An interesting interview in Sunday, June 30 Boston Globe's Ideas Section with César Hidalgo, a professor at MIT's Media Lab. He is leading a fascinating project that invites volunteers with Gmail accounts to use their Immersion tool to analyze the patterns of the metadata in their account. It creates a "people-centric" portrait of the networks in your e-mail life, and how thickly interconnected they are with one another. The data remains completely within the volunteer's control. There are several key points the Professor Hidalgo makes in the interview:
You're seeing all of your network and you're seeing yourself out of it and you're seeing it from afar and you're seeing it in one picture.

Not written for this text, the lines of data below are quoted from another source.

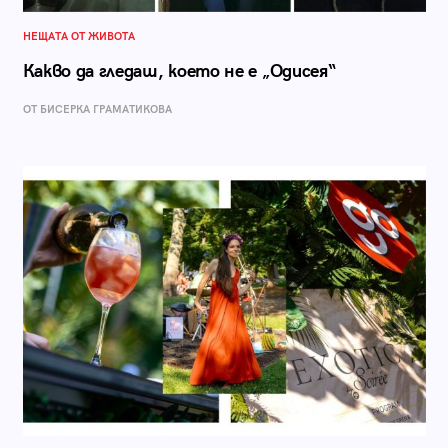
НЕЩАТА ОТ ЖИВОТА
Какво да гледаш, което не е „Одисея“
ОТ БИСЕРКА ГРАМАТИКОВА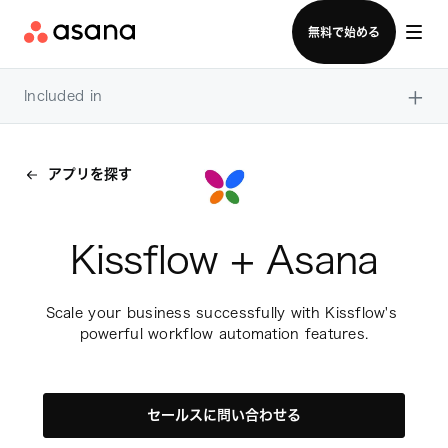
セールスチームに問い合わせる
無料で始める
×
Included in
アプリを探す
Kissflow + Asana
Scale your business successfully with Kissflow's 
powerful workflow automation features.
セールスに問い合わせる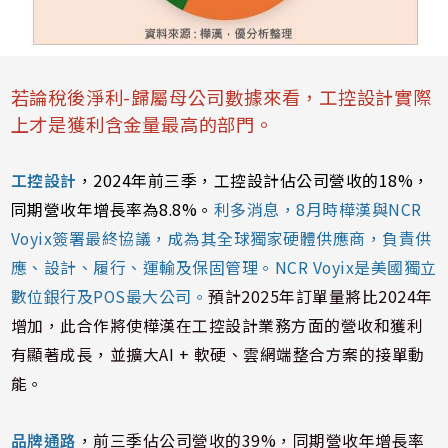
若論稅後淨利-歸屬母公司數據來看，工控設計實際
上才是獲利含金量最高的部門。
工控設計
，
2024年前三季，工控設計佔公司營收的18%，
同期營收年增長率為8.8%。
利多消息，8月時樺漢與NCR
Voyix簽署最終協議，成為其全球獨家硬體供應商，負責供
應、設計、履行、運輸及保固管理。NCR Voyix是美國獨立
數位銀行及POS最大公司。
預計2025年訂單量將比2024年
增加，此合作將使樺漢在工控設計業務方面的營收和獲利
有顯著成長，並擴大AI + 軟硬、雲網端整合方案的接單動
能。
品牌通路
，前三季佔公司營收的39%，同期營收年增長率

You start realizing that, eventually, you are not interacting with people -- you're interacting with webs of people. Because all the people you've interacted with, they're actually connected in tens or maybe hundreds of indirect paths between them. They exist in your absence. So that out-of-body experience, I've found that it was very powerful. ....

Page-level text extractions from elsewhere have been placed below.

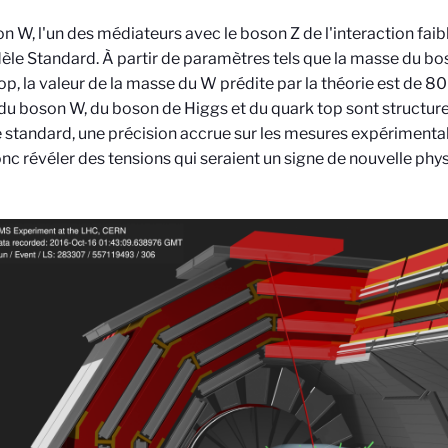
n W, l'un des médiateurs avec le boson Z de l'interaction faibl
le Standard. À partir de paramètres tels que la masse du bo
op, la valeur de la masse du W prédite par la théorie est de 8
u boson W, du boson de Higgs et du quark top sont structurel
standard, une précision accrue sur les mesures expérimenta
nc révéler des tensions qui seraient un signe de nouvelle phy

Q: Are there ethical or political lessons about metadata that Immersion teaches?
Hidalgo: ... if you're going to make platforms that deal with personal data, you have to develop ways of doing this in such a way that you can be transparent with the user about the data you have, about how you're handling it, and about how the user can withdraw the data from your system.

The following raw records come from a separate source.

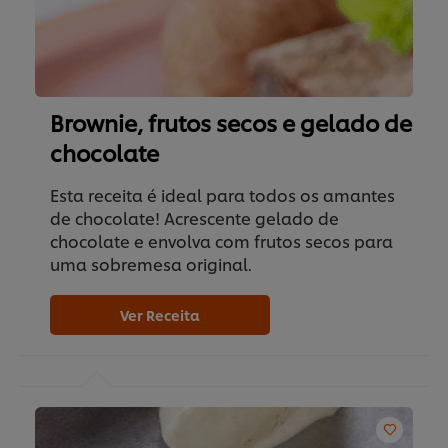
Brownie, frutos secos e gelado de
chocolate
Esta receita é ideal para todos os amantes
de chocolate! Acrescente gelado de
chocolate e envolva com frutos secos para
uma sobremesa original.
Ver Receita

The image decorating this is not from Immersion, but is a similar sort of graphic, derived from an analysis of a social media network, from http://fastballgirl.wordpress.com/2012/10/08/segmentation-using-gephi/ . In this case, the person analyzed her own Facebook network. I will warn my readers that following the Globe article, Immersion is experiencing very heavy traffic and will take your e-mail address to be notified when they have the ability to take more users. I was hoping to tell you about my own experience, but was not fast enough myself!